Dear Ms. Pritzker and Dr. Garber:

As you are aware, the Committee on Education and the Workforce (the Committee) is investigating Harvard University’s response to antisemitism and its failure to protect Jewish students. We have grave concerns regarding the inadequacy of Harvard’s response to the antisemitism on its campus.

In testimony before the Committee on December 5, 2023, Harvard’s then-President, Dr. Claudine Gay, made numerous statements that further called into question the university’s willingness to seriously address antisemitism. When asked whether calling for the genocide of Jews would violate Harvard’s code of conduct, Dr. Gay replied that “it depends on the context.” When questioned if she could look a Jewish student’s family in the eyes and “tell them their son or daughter would be safe and feel safe and welcome on your campus,” Dr. Gay repeatedly refused to answer the question directly.

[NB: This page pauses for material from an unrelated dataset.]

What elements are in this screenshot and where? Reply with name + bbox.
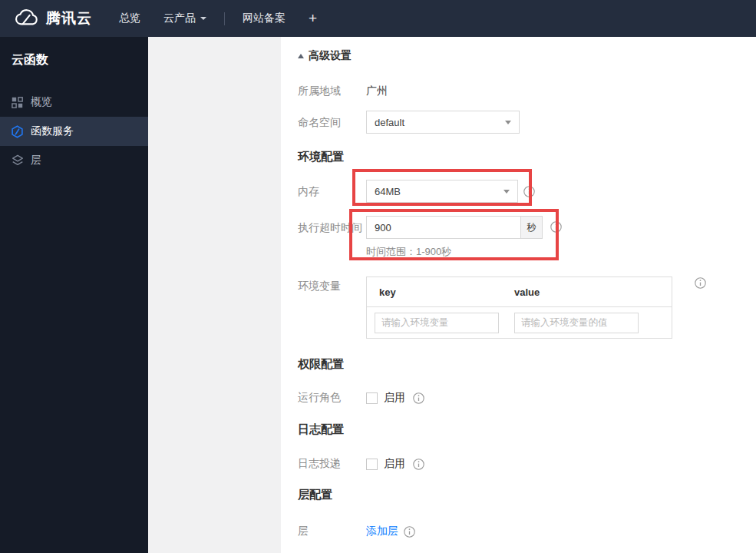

Following Dr. Gay’s testimony, the Fellows of the Harvard Corporation issued a statement
reaffirming that “we unanimously stand in support of President Gay.” While Dr. Gay has since resigned, Harvard’s institutional failures regarding antisemitism extend well beyond one leader.

There is evidence antisemitism has been pervasive at Harvard since well before the October 7, 2023, terrorist attack. A November 2022 report by the AMCHA Initiative, a nonprofit that documents antisemitism on college campuses, found Harvard had the highest rate of threats based on Jewish identity of the 109 campuses they surveyed. A March 2023 thesis titled “The Death of Discourse: Antisemitism at Harvard College” by Harvard student Sabrina Goldfischer found 62.5 percent of the Harvard students she interviewed had experienced antisemitism at Harvard or knew people who have, and 68.75 percent of them had censored themselves in academic or social settings because of their Judaism or ties to Israel.

Harvard has cited its supposed commitment to free speech – in former President Gay’s words, “even of views that are objectionable, outrageous and offensive” – as limiting it from taking action against antisemitism on its campus. However, Harvard has demonstrated a clear double standard in how it has tolerated antisemitic harassment and intimidation, but acted to suppress and penalize expression it deemed problematic.

Harvard’s dismal record on free speech exposes the intellectual and moral bankruptcy of its leadership’s rationalizations for its inaction towards antisemitism on campus.

To assist the Committee in understanding the antisemitism at Harvard and the university’s response, please produce the following items no later than 5:00 PM EST on January 23, 2024:"

But the confusion/conflation is not general; it is very much limited to the college-age group. Only 9 percent of Americans over age 65 say that “Jews as a class are Oppressors.” Why do the young uniquely believe this so overwhelmingly?